While to us a function may seem continous, Mathcad will always evaluate it at discrete points only and (at least by default) connects them. If the x-value the spike should appear is not evaluated we won't see it.
This was the problem with the quickplot. You chose beginning and end value (1, 10^5) and Mathcad evenly (I think) distributes 998 values inbetween. Chances are 16000, 8000, etc are NOT amongst them, so the spikes are not seen.
I created a range variable 1,2,...10^5, so all integers are evaluated and we see the spikes as they appear at int values. 10^5 points are far too much points for a plot (thats the reason the plot with the Kronecker function took so long to evaluate), but if you chose 1,10..10^5 you run into problems. x will now be 1,10,19,28,37,... and you probably will not hit all spikes, if any. 10,20..10^5 would do the job, though.
If you change the factor to 1000.1, the spike will appear at 8000.8 and will not be seen therefore with the range variable provided.
At first glance I see three options:
1) make the range variable dependent on the factor to ensure all multiples (or at least the spikes) of the factor will be in the range. Not sure about the best way to do so as a range will be an arithmetic series and we need a geometric one. Guess we would need something like the GCD (but not integer) of the various distances of the spikes as stepwidth in the range. Hmmm ??

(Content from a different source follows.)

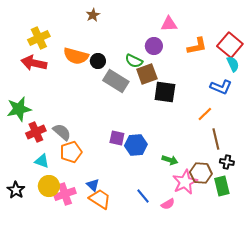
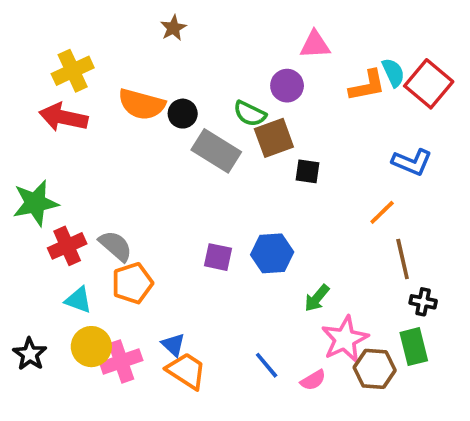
cyan semicircle: (233, 64) -> (393, 73), moved
black square: (165, 92) -> (308, 171), size x0.6
blue hexagon: (136, 145) -> (272, 253), moved
green arrow: (170, 160) -> (317, 298), turned 112
brown hexagon: (201, 173) -> (375, 369), moved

2) Instead of a range at the abscissa (I wrote mistakenly ordinate in the last post) and a function at the ordinate you could put precalculated vectors there so you have more control over the positions the function is evaluated
3) Plot the base signal disregarding the spikes and plot the spikes additionally as extra traces like single points formated as stem or using vectors or matrices
With narrower abscissa ranges you will run into troubles (apart from execution time or memory consumption) as there is a limit in Mathcads plot. All the traces together are allowed a maximum of a half million points (not 2^31 as you expected). So if factor is 1000.1 and you chose x:=1,1.1..10^5 you would demand a million points and get an error.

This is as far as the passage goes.